Terminons par un point qui n’est pas à mettre à la charge de O’Bannon et de sa bande : le DVD français, édité sous le titre “Frelons” par les sympathiques zouaves de chez Prism qui se sont fait une spécialité de préserver un certain patrimoine cinématographique survendu par des jaquettes racoleuses dissimulant des éditions baveuses. Ces semi-pirates nous ont depuis longtemps habitués à dupliquer sans effort aucun les vieilles bandes VHS déjà à moitié moisies éditées à l’époque sous d’autres labels, comme FIP International pour ce qui est du pseudo-“Frelons“. Un retitrage sans aucun doute destiné à éviter d’attirer l’attention sur une production dont ils n’avaient pas les droits. Mais leur performance du jour ne réside pas là : Prism réussit ici la prouesse non seulement de laisser passer les célèbres stries rouges des VHS usagées, mais encore de laisser apparaître à l’occasion les affichages du magnétoscope. Bravo les gars !
J’ai pas vu le film mais un peu dure la critique, quand même. Maintenant, il est loin le temps ou l’on pouvait voir un film ou la famille n’était pas dysfonctionnelle, avec le cliché du père/mère qui ne s’entend pas avec son rejeton, ou encore la mère/ père célibataire qui élève tant bien que mal ses enfants ingrats. Un film avec une famille à peu près normal est devenu tellement rare, je sais que les familles dysfonctionnelles servent de ressort émotionnel avec le père/ mère qui se rabiboche avec ses enfants, mais personnellement ce serait bien de voir une famille comme dans ce film.
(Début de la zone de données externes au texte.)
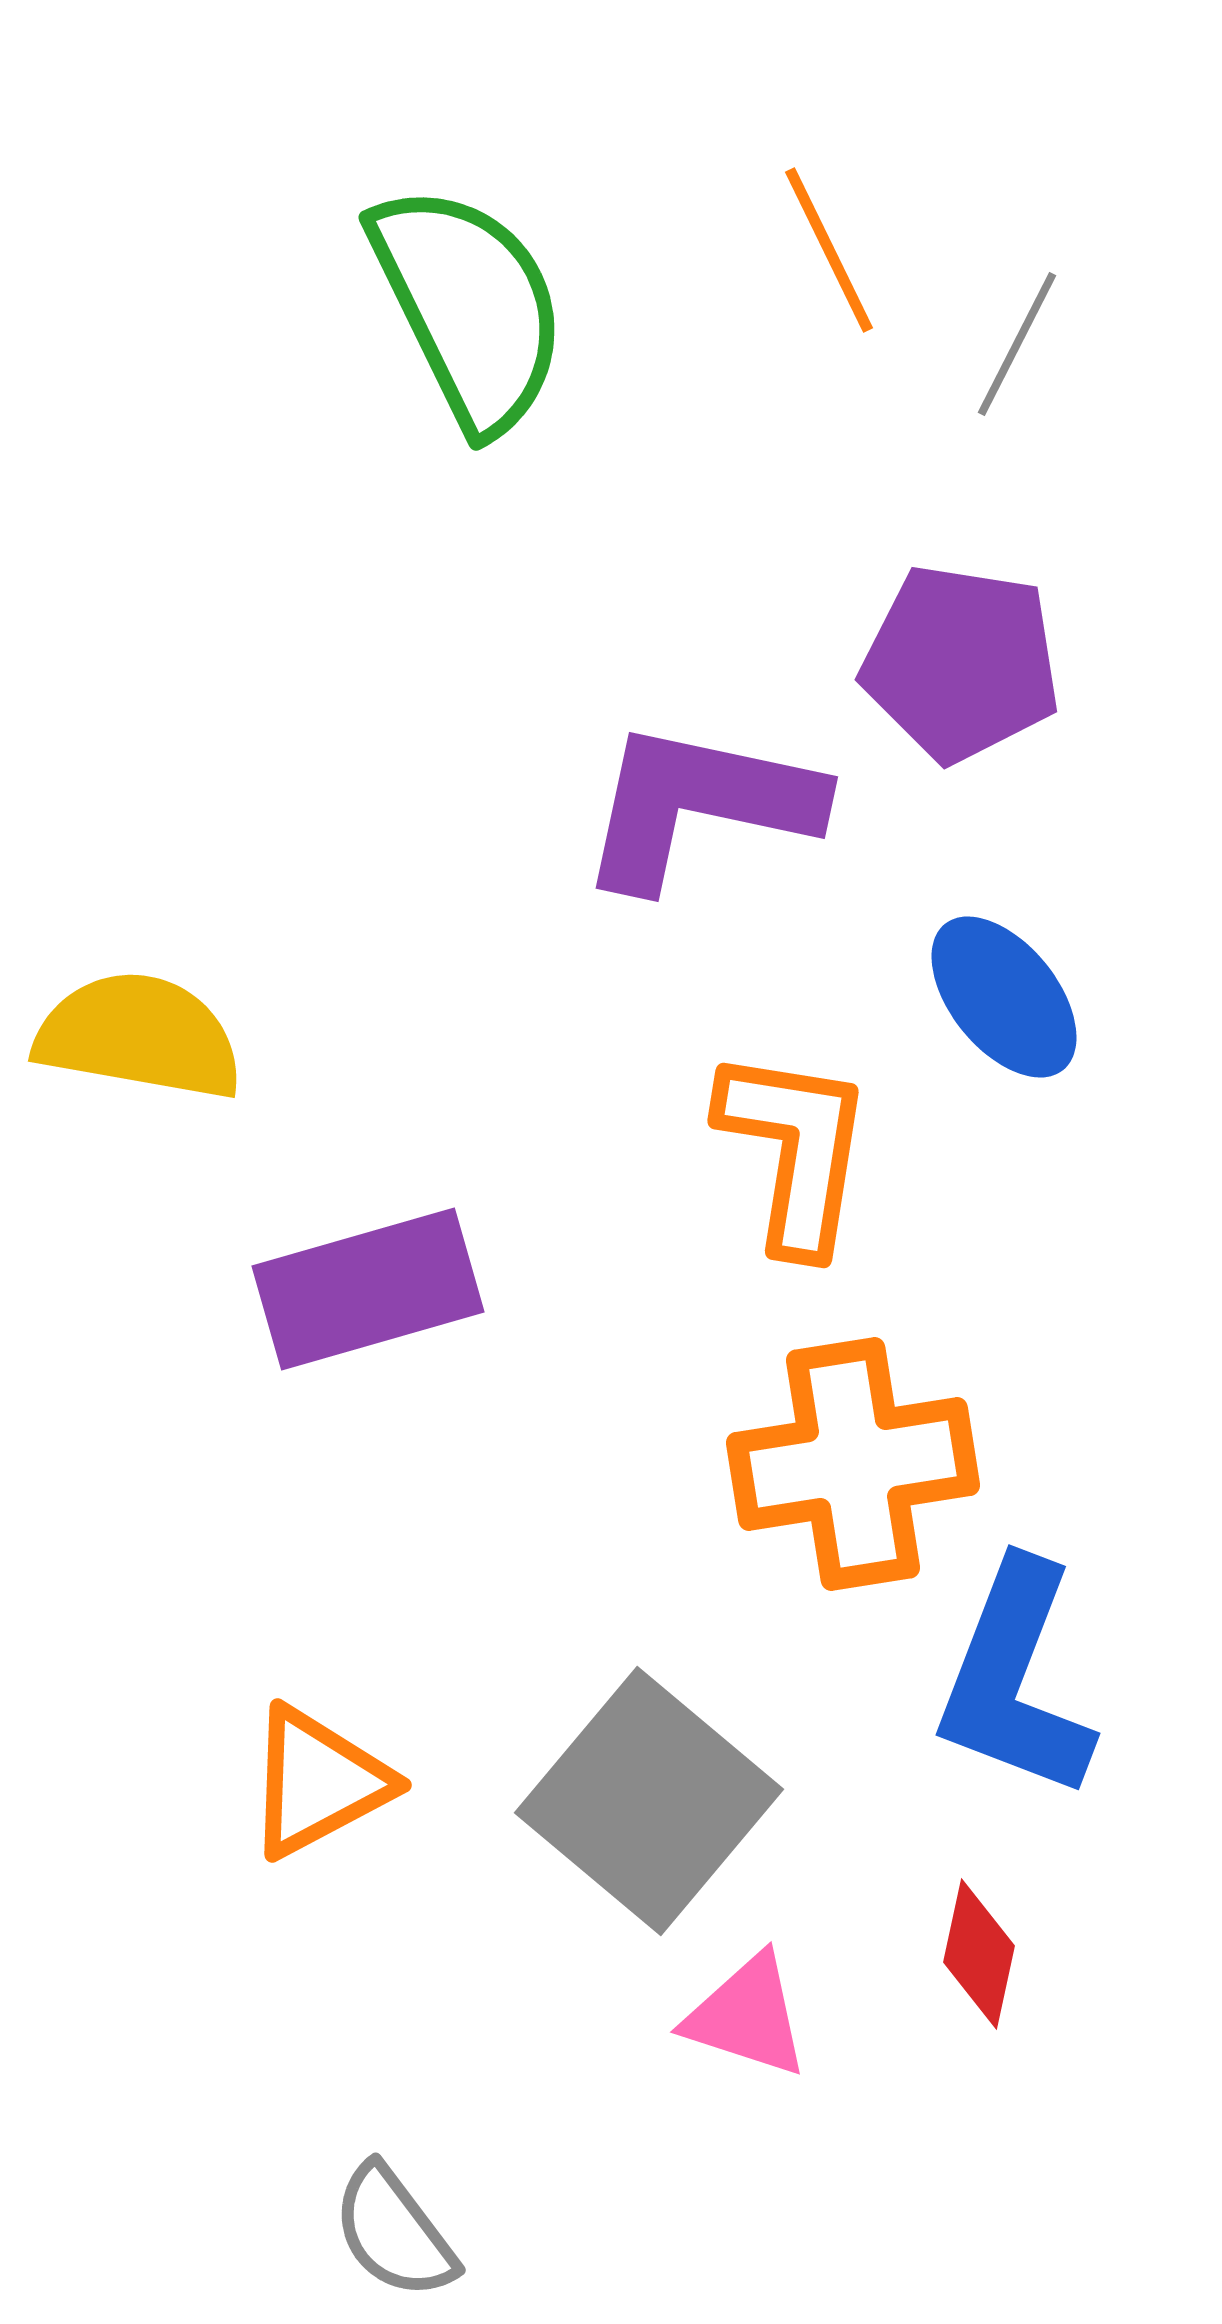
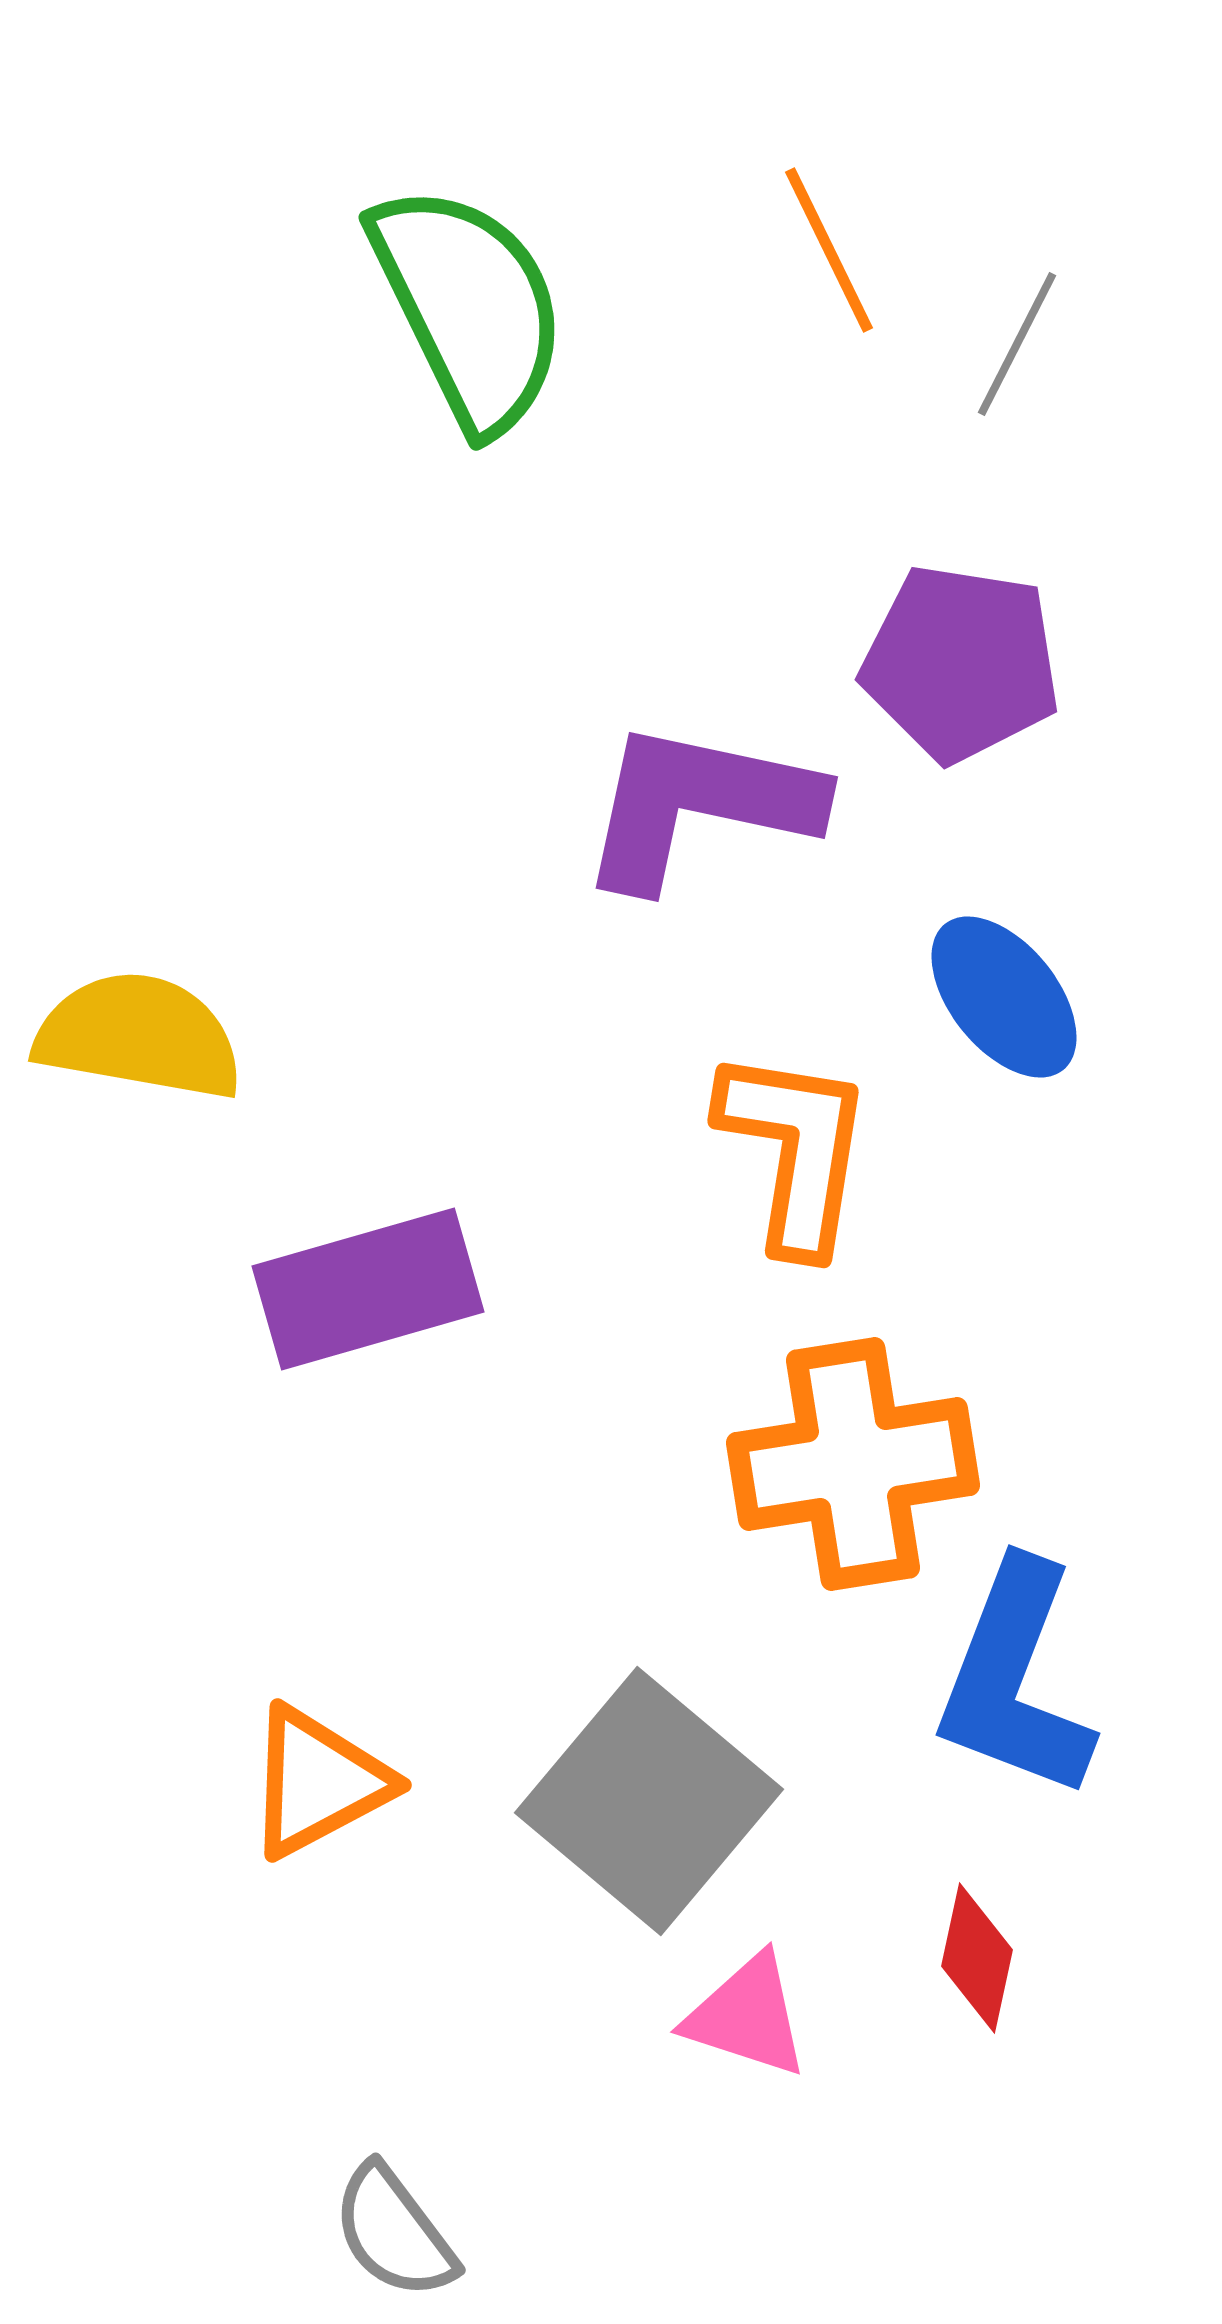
red diamond: moved 2 px left, 4 px down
Concernant les abeilles tueuses, il y a eu tellement de films sur le sujet, j’ai pas l’impression qu’il soit pire ou meilleur que les autres, mais il y a quand même Ryan Phillipe pour lequel j’ai une grande sympathie.
Disons que j’apprécierais que ces films Catastrophe cessent de s’appuyer autant sur “la cellule familiale”, dysfonctionnelle ou non. Ou bien qu’ils placent les personnages les plus importants réellement en danger, voire aient le courage de ne pas les transformer en héros (sans parler de les tuer). Parce qu’on peut utiliser les abeilles, les tornades, les extraterrestres, les pluies de gnous ou n’importe quoi, au final cela revient toujours au même, et c’est d’ailleurs peut-être pourquoi le format téléfilm -surtout à l’époque- a été si friand du genre.
Si ce téléfilm-ci n’avait pas fait sa volte face scénaristique à mi parcours (et au passage j’ai vérifié : Prism ne semble pas avoir sabré le montage, les durées effectives et annoncées sur IMDB étant quasi identiques), je ne doute pas qu’il se serait enfoncé dans les clichés qu’il construisait dans sa première partie, notamment avec la famille de l’apiculteur ami des Ingram.
Sinon, effectivement, pour tout ce qui relève du genre “animaux tueurs”, aucun risque n’est prit, mais ce n’est pas déshonorant. Tout ça est en fait extrêmement aseptisé…
Moi ce qui me vient comme film où les personnages sont en danger face à une menace animale, c’est The Reef. Pendant tout le film on avait des personnages nageant après que leur navire ait eu une avarie et ne puisse plus fonctionner. La grande réussite du film vient pas des requins mais de la vulnérabilité des personnages dans un milieu où ils ne peuvent pas voir la menace arriver, ni se défendre, ce qui fait qu’on a pas besoin de montrer un requin mais des gens seuls en plein milieu de l’océan dans l’attente d’une attaque. Ce qui fait que pour nous, spectateur, on s’identifie à ses personnages et on ressent leur angoisse. Pour moi, le réalisateur a réussi ce qu’il avait fait dans Black Water, rendre l’attente angoissante, plus que les attaques en elle-même.
Les films et téléfilms jouent pour l’essentiel sur les attaques et sur le suspense qui peut s’en dégager, mais étirer l’attente cela sur tout un film, cela demande une certaine compétence. Par exemple le film The Great White a agi de la même façon que The Reef, mais les personnages clichés et leurs comportements stupides gâchent tout cela. Ils nous éloignent des personnages, et l’attente, vecteur de suspense, devient celui de l’ennui.
A l’opposé, il y a des films ou téléfilms comme par exemple, Silent Predator ou Morsure mortelle avec Jack Scalia. Le film raconte à peu près la même chose que les abeilles tueuses, à savoir des serpents qui attaquent dans une petite bourgade. Le film se suit sans passion mais sans ennui, et au niveau des attaques, c’est pas le suspense de fou. Le film repose plus sur ses personnages, à savoir un shérif aidé d’une spécialiste de serpent, qui sont plutôt sympathiques, et se contente de mener son histoire de manière assez prévisible avec des clichés comme les autorités qui ne veulent pas inquiéter les habitants, les sociétés mêlées de près aux attaques, mais qui ne veulent pas que la vérité sorte. Mais le manque de surprise n’empêche pas Silent Predator de rester un honnête divertissement.
C’est la majorité des films d’attaques animales plus proches d’un Arachnophobie ou d’un Arac Attack dans son déroulement, au mieux fun et drôle, que d’un Black Water ou Open Water plus sérieux et tendus mais dont la maigreur de l’intrigue peut virer du suspense a l’ennui si c’est mal maitrisé.